Tatalaksana syok obstruktif yang disebabkan oleh tamponade jantung terdiri atas oksigenasi,
pemberian cairan, tirah baring dengan posisi Tredelenburg, dan pemberian zat inotropik.
Ventilasi mekanis bertekanan positif harus dihindari karena dapat menurunkan alir balik
vena. Tindakan medis definitif berupa perikardiosentesis, drainase perkuaneus subxifoid
darurat, atau perikardiotomi.
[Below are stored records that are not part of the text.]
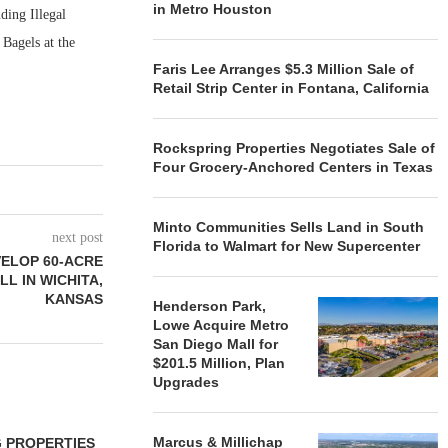
in Metro Houston
ding Illegal
Bagels at the
Faris Lee Arranges $5.3 Million Sale of
Retail Strip Center in Fontana, California
Rockspring Properties Negotiates Sale of
Four Grocery-Anchored Centers in Texas
Minto Communities Sells Land in South
next post
Florida to Walmart for New Supercenter
VELOP 60-ACRE
L IN WICHITA,
KANSAS
Henderson Park,
Lowe Acquire Metro
San Diego Mall for
$201.5 Million, Plan
Upgrades
Marcus & Millichap
 PROPERTIES
MINTO COMMUNITIES SELLS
Jika hemodinamika pasien tetap tidak stabil atau jika
perikardiosentesis gagal ( biasanya karena darah dalam di kantung perikardium sudah
membeku ), harus dilakukan torakotomi atau perikardiotomi terbuka untuk membuat
perikardial window, perikardiodesis, pirau perikardio-peritoneal atau perikardiektomi.
(Sjamsuhidajat, 2011)

Dapus
Purwadianto, A. dan Budi S. 2013. Kedaruratan Medik Edisi Revisi. Jakarta. Binarupa
Akasara
Sibernagl, S. dan F. Lang. 2013. Teks & Atlas Berwarna Patofisiologi. Jakarta. EGC
Sjamsuhidajat, R. dkk. 2011. Buku Ajar Ilmu Bedah Edisi ke- 3. Jakarta. EGC
Sudoyo, A.W. dkk. 2009. Buku Ajar Ilmu Penyakit Dalam Jilid 1 Edisi ke- 5. Jakarta.